Max Beckmann, « Les Argonautes », 1949/1950, Huile sur toile, Triptyque

Max Beckmann, « Les Argonautes », 1949/1950, Huile sur toile, Triptyque, National Gallery of Art, Washington, donation de Mme Max Beckmann, © National Gallery of Art, Washington

29.11.2022 - Article

Tourisme, appels de l’ailleurs, mais aussi exil et voyage intérieur : pour la première fois, une grande exposition s’intéresse à l’attrait du peintre expressionniste Max Beckmann (1884-1950) pour les pérégrinations. Elle est présentée à Munich jusqu’au 12 mars 2023.

« Departure », c’est le titre d’une monographie que la Pinacothèque moderne, à Munich, consacre au peintre expressionniste allemand Max Beckmann (1884-1950). Elle met en lumière un thème rarement abordé, et pourtant très présent dans son œuvre : celui du voyage. Il peut s’agir d’excursions touristiques ou de l’expression d’un désir de liberté. Mais l’exposition traite aussi de l’expérience de l’exil à Amsterdam à partir de 1937 et de celle du voyage immobile du peintre dans son atelier, occupé à créer des univers nouveaux sur la toile.  

Le « départ », qui donne son titre à l’exposition, est présenté comme une expérience existentielle. Les excursions mondaines ont jalonné la vie du peintre, tout comme son aspiration à l’« ailleurs » inspiré par ses lectures et son goût pour les mythes. Mais Max Beckmann a aussi connu la tragédie des guerres, du déracinement, du transit et de l’exil qui entraînent la perte des repères nationaux, familiaux et linguistiques.  

L’exposition s’ouvre sur le triptyque intitulé « Departure ». Il est daté de 1932. Le peintre s’y embarque pour de nouveaux rivages artistiques à travers des figures monumentales inspirées des univers mythologique et chrétien. Les scènes d’un monde sombre et violent encadrent la vision prometteuse d’une mer lumineuse et sans frontières. Max Beckmann réinterprète le motif antique du voyage du héros. Il le colore de l’expérience traumatisante du déracinement et de l’exil.  

Entre joie de l’ailleurs et contrainte de l’exil  

L’artiste vit perpétuellement en transit. L’espace de la toile s’ouvre ainsi à des visions d’aéroports, de gares, de ports, d’hôtels, d’automobiles, de trains, de navires… Il révèle le caractère ambivalent du mouvement, qui oscille entre immobilité et départ en vacances, entre souvenirs de lieux réels et imaginaires, entre désespoir sur le présent et visions créatrices de l’au-delà, entre fascination pour la métropole trépidante et aspiration romantique. Ou encore entre libération et contrainte, entre joie et peur et entre aspiration et mélancolie.  

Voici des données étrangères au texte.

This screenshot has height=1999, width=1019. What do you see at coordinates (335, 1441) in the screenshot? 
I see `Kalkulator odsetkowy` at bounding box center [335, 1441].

La mer est un refuge. Max Beckmann y trouvera toujours repos et inspiration. Elle le fascinait par son immensité, autant que par son caractère menaçant. Le motif maritime s’inscrit en opposition avec celui de la grande ville, du « théâtre » trépidant où joue le « grand orchestre humain ».  

Visions d’artiste  

L’atelier de l’artiste est une autre source d’inspiration. Cet espace apparemment clos ouvre sur l’espace infini de la création. Beckmann le peint comme un lieu secret et plein de mystère. Lui-même devient le magicien. Il invente des mondes nouveaux et lointains.  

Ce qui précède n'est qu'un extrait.